It was a mistake not to insist on re-education of the Egyptian population as part of the Camp David accords. And when negotiators woke up to that fact with the 'road map' in 2003, the 'Palestinians' ignored the responsibility, and continued to allow and encourage their media to incite against the Jews.
Unless and until there is a fundamental change in the way in which Muslim Arabs (and Persians) think, there is no place for 'peace negotiations' here. Israel should announce that kowtowing to the West at the expense of risking our lives is over. If that means withdrawing from the UN, so be it.
Dore Gold worries about the message that President Obama - or more specifically, his press secretary, Robert Gibbs - sent to Egyptian President Mubarak on Sunday.
But it was White House Press Secretary Robert Gibbs who went beyond Obama by issuing what sounded like an implicit threat to Egypt. At a press briefing, Gibbs stated that the Egyptian government had to address the “legitimate grievances” of the Egyptian people “immediately.” A journalist in the press briefing room then popped the question to Gibbs: “You say that these legitimate grievances have to be addressed. I’m wondering. Or what?” Gibbs came back: “We will be reviewing our assistance posture based on events that take place in the coming days.” In other words, precisely when the Egyptian government had its back to the wall with the worst protests in recent Egyptian history, the White House press secretary threatened the embattled Mubarak with a cut in U.S. foreign aid. Israel’s largest newspaper, Yisrael Hayom, reported these events with a headline: “Obama Against Mubarak.”
Presumably, the U.S. government had its reasons for holding Mubarak at arms length. If they embraced their old ally, at this time, they could undermine him. Moreover, Washington was displeased with the Egyptian government for not adhering to U.S. political advice. Mubarak had been reluctant to take U.S. advice on political reform. In 2005, when he listened to Secretary of State Condoleezza Rice’s demands to open up the Egyptian parliamentary elections, the numbers of elected members of the Muslim Brotherhood vastly increased from 15 seats to 88 out of the 454-member Egyptian Parliament. The Obama administration was not alone in expressing its frustration with Mubarak. Indeed, leading editorials took a hard line against him, as well. Aluf Benn thus concluded that there was a sense in the last few days that “the U.S. foreign policy establishment was shaking off its long-term protege in Cairo.”
Whatever the motivation was in Washington, the rough handling of Mubarak will have long-term implications. Egypt is a critical country. The Suez Canal, that connects the Mediterranean Sea to the Indian Ocean, runs through its territory. With Egypt in hostile hands, how will the U.S. reinforce the Persian Gulf from Europe? Intercontinental air routes fly over Egyptian territory, as well. But the real problem will be the reaction of other American allies in the Middle East. What kind of signal did Gibbs’ threat about cutting aid send to King Abdullah of Jordan or to President Saleh of Yemen, as well as to other allies in the Persian Gulf? Did it mean that as soon as an Arab leader gets into trouble, he starts to get disowned? Egypt had its problems, but the approach taken towards this old U.S. ally will have implications across the Arab world in the months ahead.
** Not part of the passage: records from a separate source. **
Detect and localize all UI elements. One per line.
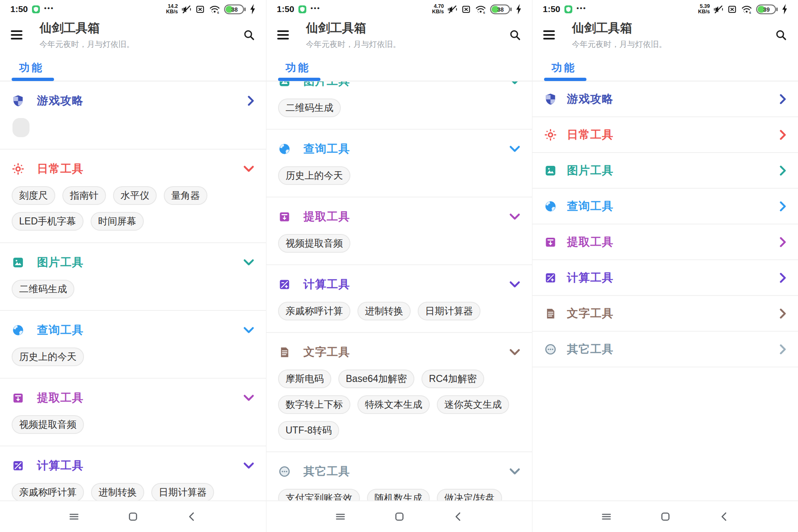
section-header-extract[interactable]: 提取工具 <box>0 391 266 404</box>
tool-chip[interactable]: 亲戚称呼计算 <box>278 302 350 320</box>
nav-recents-icon[interactable] <box>600 510 613 523</box>
more-dots-icon <box>544 343 557 356</box>
tool-chip[interactable]: 历史上的今天 <box>12 347 84 366</box>
tool-chip[interactable]: 二维码生成 <box>278 99 341 117</box>
search-button[interactable] <box>509 29 521 41</box>
nav-back-icon[interactable] <box>452 510 465 523</box>
chip-list: 历史上的今天 <box>266 166 532 185</box>
tool-chip[interactable]: 历史上的今天 <box>278 166 350 185</box>
tab-features[interactable]: 功能 <box>19 61 44 74</box>
tool-chip[interactable]: 随机数生成 <box>367 489 430 500</box>
nav-back-icon[interactable] <box>186 510 198 523</box>
tool-chip[interactable]: 视频提取音频 <box>12 415 84 434</box>
tool-chip[interactable]: 进制转换 <box>91 483 144 500</box>
category-row-image[interactable]: 图片工具 <box>532 153 798 189</box>
section-header-query[interactable]: 查询工具 <box>266 142 532 155</box>
section-header-image[interactable]: 图片工具 <box>266 81 532 88</box>
tool-chip[interactable]: 特殊文本生成 <box>357 395 430 414</box>
chip-list: 亲戚称呼计算进制转换日期计算器 <box>0 483 266 500</box>
section-query: 查询工具 历史上的今天 <box>266 130 532 197</box>
chevron-down-icon <box>243 259 254 266</box>
section-header-calc[interactable]: 计算工具 <box>266 278 532 291</box>
charging-bolt-icon <box>781 4 788 15</box>
tool-chip[interactable]: 指南针 <box>62 186 106 205</box>
tab-features[interactable]: 功能 <box>552 61 576 74</box>
tool-chip[interactable]: 进制转换 <box>357 302 411 320</box>
tool-chip[interactable]: 摩斯电码 <box>278 369 331 388</box>
search-button[interactable] <box>243 29 255 41</box>
section-header-query[interactable]: 查询工具 <box>0 323 266 337</box>
tool-chip[interactable]: UTF-8转码 <box>278 421 339 440</box>
archive-down-icon <box>278 210 291 223</box>
svg-text:6: 6 <box>483 11 485 15</box>
content-area: 图片工具 二维码生成 查询工具 历史上的今天 提取工具 视频提取音频 计算工具 … <box>266 81 532 500</box>
status-bar: 1:50 •••4.70KB/s 6 38 <box>266 0 532 18</box>
phone-panel: 1:50 •••5.39KB/s 6 39 仙剑工具箱今年元夜时，月与灯依旧。 … <box>532 0 798 532</box>
exposure-icon <box>12 459 25 472</box>
tool-chip[interactable]: 二维码生成 <box>12 280 74 298</box>
chevron-down-icon <box>243 327 254 334</box>
tool-chip[interactable]: 刻度尺 <box>12 186 55 205</box>
page-subtitle: 今年元夜时，月与灯依旧。 <box>39 39 134 50</box>
category-row-extract[interactable]: 提取工具 <box>532 224 798 260</box>
tab-features[interactable]: 功能 <box>286 61 310 74</box>
mute-icon <box>713 4 724 15</box>
loading-placeholder <box>12 118 30 137</box>
mute-icon <box>181 4 192 15</box>
nav-home-icon[interactable] <box>659 510 672 523</box>
tool-chip[interactable]: 量角器 <box>164 186 207 205</box>
category-row-other[interactable]: 其它工具 <box>532 332 798 367</box>
section-header-other[interactable]: 其它工具 <box>266 465 532 478</box>
menu-button[interactable] <box>277 30 289 39</box>
chevron-right-icon <box>779 273 786 283</box>
section-header-game[interactable]: 游戏攻略 <box>0 94 266 107</box>
menu-button[interactable] <box>11 30 22 39</box>
category-row-daily[interactable]: 日常工具 <box>532 117 798 153</box>
navigation-bar <box>0 500 266 532</box>
tool-chip[interactable]: 日期计算器 <box>418 302 480 320</box>
chevron-right-icon <box>779 130 786 140</box>
tool-chip[interactable]: 做决定/转盘 <box>437 489 502 500</box>
tool-chip[interactable]: 水平仪 <box>113 186 157 205</box>
section-header-daily[interactable]: 日常工具 <box>0 162 266 175</box>
menu-button[interactable] <box>543 30 555 39</box>
tool-chip[interactable]: 日期计算器 <box>151 483 214 500</box>
chevron-down-icon <box>243 462 254 469</box>
tool-chip[interactable]: 数字转上下标 <box>278 395 350 414</box>
section-header-calc[interactable]: 计算工具 <box>0 459 266 472</box>
category-label: 文字工具 <box>567 306 613 321</box>
navigation-bar <box>266 500 532 532</box>
chevron-right-icon <box>247 96 254 106</box>
tool-chip[interactable]: 迷你英文生成 <box>437 395 509 414</box>
category-row-query[interactable]: 查询工具 <box>532 189 798 224</box>
tool-chip[interactable]: 视频提取音频 <box>278 234 350 253</box>
category-row-calc[interactable]: 计算工具 <box>532 260 798 296</box>
tool-chip[interactable]: 亲戚称呼计算 <box>12 483 84 500</box>
section-header-image[interactable]: 图片工具 <box>0 256 266 269</box>
section-header-extract[interactable]: 提取工具 <box>266 210 532 223</box>
app-bar: 仙剑工具箱今年元夜时，月与灯依旧。 <box>532 18 798 52</box>
globe-icon <box>12 324 25 337</box>
tool-chip[interactable]: Base64加解密 <box>338 369 414 388</box>
section-header-text[interactable]: 文字工具 <box>266 345 532 359</box>
nav-home-icon[interactable] <box>127 510 139 523</box>
sun-icon <box>544 128 557 141</box>
screen: 1:50 •••14.2KB/s 6 38 仙剑工具箱今年元夜时，月与灯依旧。 … <box>0 0 798 532</box>
content-area: 游戏攻略 日常工具 刻度尺指南针水平仪量角器LED手机字幕时间屏幕 图片工具 二… <box>0 81 266 500</box>
page-title: 仙剑工具箱 <box>306 20 401 37</box>
category-row-game[interactable]: 游戏攻略 <box>532 81 798 117</box>
status-more-dots: ••• <box>44 4 54 12</box>
tool-chip[interactable]: LED手机字幕 <box>12 212 84 231</box>
tool-chip[interactable]: 时间屏幕 <box>91 212 144 231</box>
search-button[interactable] <box>775 29 787 41</box>
category-row-text[interactable]: 文字工具 <box>532 296 798 332</box>
tool-chip[interactable]: 支付宝到账音效 <box>278 489 360 500</box>
nav-recents-icon[interactable] <box>68 510 80 523</box>
app-bar: 仙剑工具箱今年元夜时，月与灯依旧。 <box>0 18 266 52</box>
app-badge-icon <box>32 5 40 13</box>
nav-recents-icon[interactable] <box>334 510 347 523</box>
tool-chip[interactable]: RC4加解密 <box>421 369 484 388</box>
nav-back-icon[interactable] <box>718 510 731 523</box>
nav-home-icon[interactable] <box>393 510 406 523</box>
app-badge-icon <box>298 5 306 13</box>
It's actually even worse than Dore's portraying it, and I highlighted what I believe is the key sentence here. Mubarak's downfall is a failure of the Obama administration. Where Mubarak needed gentle pressure from the US two years ago to keep going with the democratization program, that pressure was missing. Instead, Obama used all of his capital pressuring Israel - and no one else - in the Middle East. My guess is that every country in the Middle East is going to experience the kind of upheaval that Egypt is now experiencing, with the exceptions of Syria (which would gas its population to stop it), Iran (which would beat them to death), Iraq (which has already been through it) and Hamastan (which would react like Iran). Jordan, Lebanon, the 'Palestinian Authority' and maybe even Saudi Arabia, along with most of the Gulf states, are likely to go through what Egypt is going through now. And all because Obama gave a bunch of despots a free ride and only pressured Israel.
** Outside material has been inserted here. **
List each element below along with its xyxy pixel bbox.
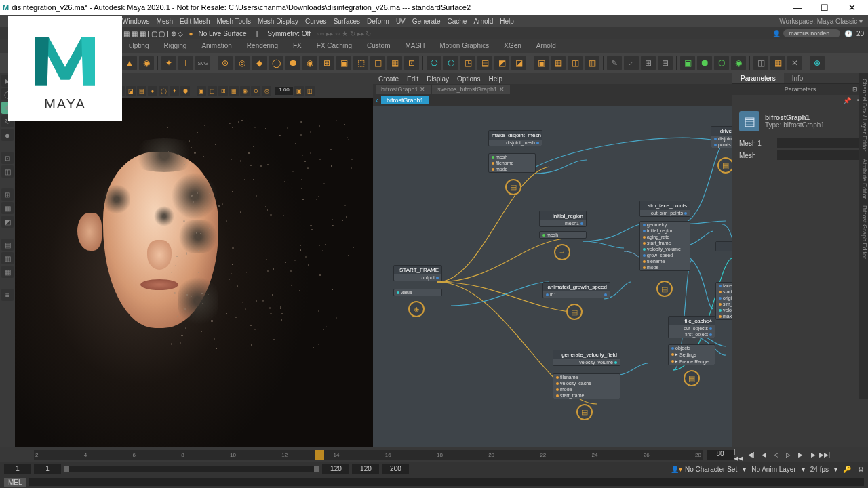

The Facebook page "We Are All Khaled Sa'id," which has played a key role in organizing the mass protests in Egypt since they began several days ago, has posted new instructions for the demonstrators: to focus on the demand for Mubarak's resignation; to march towards the presidential palaces, wearing uniform dress, chanting uniform slogans, and beating drums; not to fear the military and to call for its deployment throughout Egypt; not to trust reports on Egyptian TV, and to storm its headquarters; to provide the media with footage of government terrorism; to call for intervention by human rights organizations and the Arab League; to demonstrate unity between Muslims and Copts; not to show loyalty to the Muslim Brotherhood, and to beware the police which are deployed everywhere, including in plainclothes.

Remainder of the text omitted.